Directed by Sanamjit Talwar
Rating :**
Cheek mate! Papa says to his little boy, "Be Gandhian". Boy turns the other cheek to a bully in school. Bully slaps our young hero again. Boy visits neighbourhood gangster Tony Mota(so called because, we are informed, he is discernibly fat in some part of his body, giggle giggle) and asks for a solution.
"Hit him back," says Mota Tony, and instantly endears himself to the child-hero who grows up to be Harman Baweja. Quite a stroke of luck for the burdened script. Harman brings to the narrative a residue of angst that serves the plot well. He plays a gangster who suffers constantly.
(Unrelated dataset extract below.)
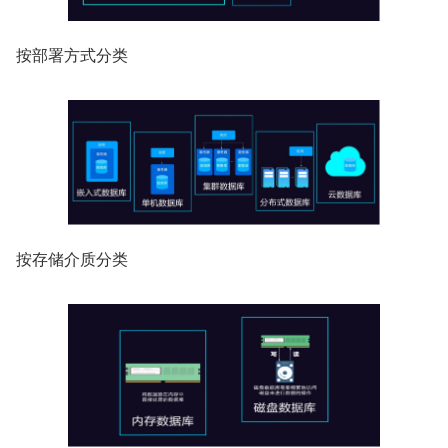
按部署方式分类
按存储介质分类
So, for that matter, do we., though for different reasons. Debutant director Sanamjit Talwar unnecessarily complicates the gangster flick with layer after layer of characterization . Sinister characters desperately in need to bathe, keep popping up and popping off for no other reason except to remind us that the world of Mumbai's gangsterism has not changed much from the time when Ram Gopal Varma made Satya.
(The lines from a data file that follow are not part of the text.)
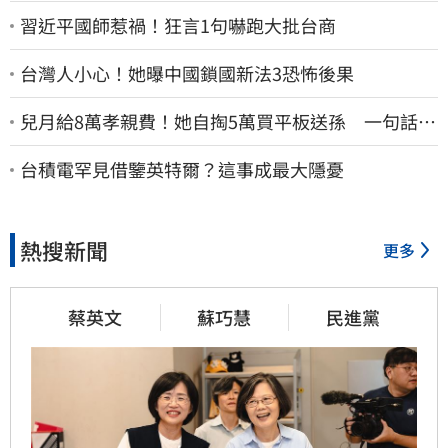
習近平國師惹禍！狂言1句嚇跑大批台商
台灣人小心！她曝中國鎖國新法3恐怖後果
兒月給8萬孝親費！她自掏5萬買平板送孫 一句話愣
原地「傷心不已」
台積電罕見借鑒英特爾？這事成最大隱憂
熱搜新聞
更多
蔡英文
蘇巧慧
民進黨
But while in Satya we genuinely cared for the sanguinary characters here in Dishkiyaoon we are too tired of the trigger-happy marauders to give a flying f..k about whether they live or die. The dark menacing characters all look like carryovers from Varma's Satya and Company trying hard to shield their jadedness in a revved up revivified swagger which only helps to accentuate their frozen renewability.
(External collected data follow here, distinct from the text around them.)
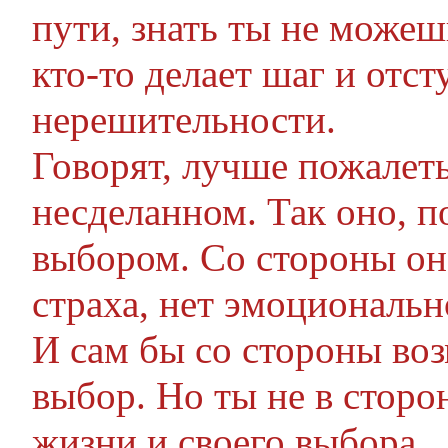
пути, знать ты не можешь
кто-то делает шаг и отсту
нерешительности.
Говорят, лучше пожалеть
несделанном. Так оно, п
выбором. Со стороны оно
страха, нет эмоциональн
И сам бы со стороны воз
выбор. Но ты не в сторо
жизни и своего выбора.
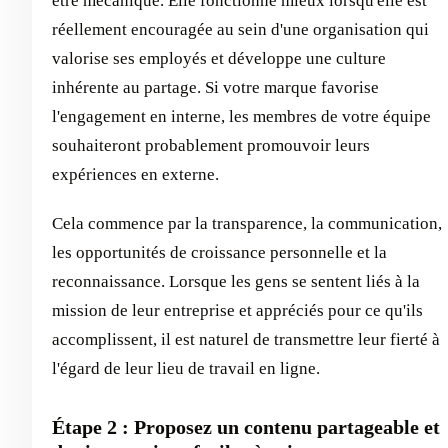
être mécanique. Elle fonctionne mieux lorsqu'elle est
réellement encouragée au sein d'une organisation qui
valorise ses employés et développe une culture
inhérente au partage. Si votre marque favorise
l'engagement en interne, les membres de votre équipe
souhaiteront probablement promouvoir leurs
expériences en externe.
Cela commence par la transparence, la communication,
les opportunités de croissance personnelle et la
reconnaissance. Lorsque les gens se sentent liés à la
mission de leur entreprise et appréciés pour ce qu'ils
accomplissent, il est naturel de transmettre leur fierté à
l'égard de leur lieu de travail en ligne.
Étape 2 : Proposez un contenu partageable et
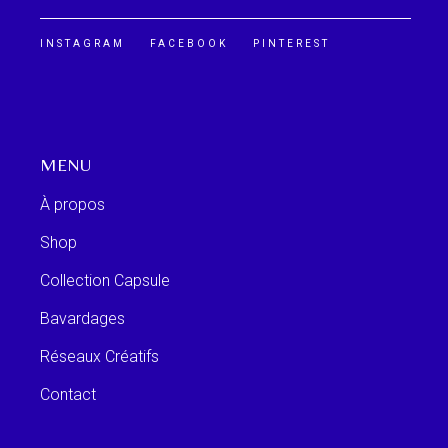
INSTAGRAM
FACEBOOK
PINTEREST
MENU
À propos
Shop
Collection Capsule
Bavardages
Réseaux Créatifs
Contact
The characters' hands remain soaked in the same blood as Satya , no matter how hard the script tries to cover their bloodied track with streaks of cosmetic conceit. Try as it might the narration's worn-out edges stick out of the sleekly-designed format. The film is very stylishly packaged with some ear-catching background music(Amar Mohile) and cinematography(Axel Fischer) that fuses colour and black-and-white in a hide 'n' seek with time.
Sad to say the impressive colour scheme lacks clarity consistence and logic....Much like the film which rambles on about the relationship between crime and comeuppance but doesn't offer us one reason to believe that these characters deserve our attention. What redeem the film's inherently fagged-out storytelling are the actors. Prashant Naraynan as Harman's mentor , Sumeet Nijhawan as a crime-lord who doesn't use a gun and specially Anand Tiwari as a hot-headed goon, turn in implosive performances that ignite the frames when the director is taken up with intensifying the layering process.
Sunny Deol's Haryanvi accent is as distracting as Harman's moustache. But the young actor has returned to the screen with the language of languidity lending an aura of urgent doom to the goings-on. Newcomer Ayesha Khanna has a brief but effective part as the guitar-playing musician who wonders if she and the world around her would ever be compatible.
Watching Dishkiyaaoon we are faced by the same dilemma. While we warm up to the film's performances and its intelligent take on gangsterism, the constant barrage of slaying and screaming leaves us cold.